TRY IT: The answer must be a single number: how many lines of the records below contain "white".

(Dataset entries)
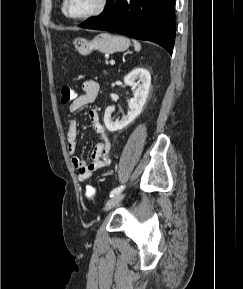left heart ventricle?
Returning a JSON list of instances; mask_svg holds the SVG:
<instances>
[{
  "mask_svg": "<svg viewBox=\"0 0 243 289\" xmlns=\"http://www.w3.org/2000/svg\"><path fill=\"white\" fill-rule=\"evenodd\" d=\"M100 0H69V11L74 16H81L94 11Z\"/></svg>",
  "mask_w": 243,
  "mask_h": 289,
  "instance_id": "b2bd125f",
  "label": "left heart ventricle"
}]
</instances>
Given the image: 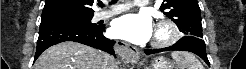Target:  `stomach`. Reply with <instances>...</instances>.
Wrapping results in <instances>:
<instances>
[{
    "instance_id": "0dacf381",
    "label": "stomach",
    "mask_w": 246,
    "mask_h": 69,
    "mask_svg": "<svg viewBox=\"0 0 246 69\" xmlns=\"http://www.w3.org/2000/svg\"><path fill=\"white\" fill-rule=\"evenodd\" d=\"M143 69H174L173 65L165 57H156L150 65Z\"/></svg>"
}]
</instances>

ANSWER TO THIS PROBLEM: 2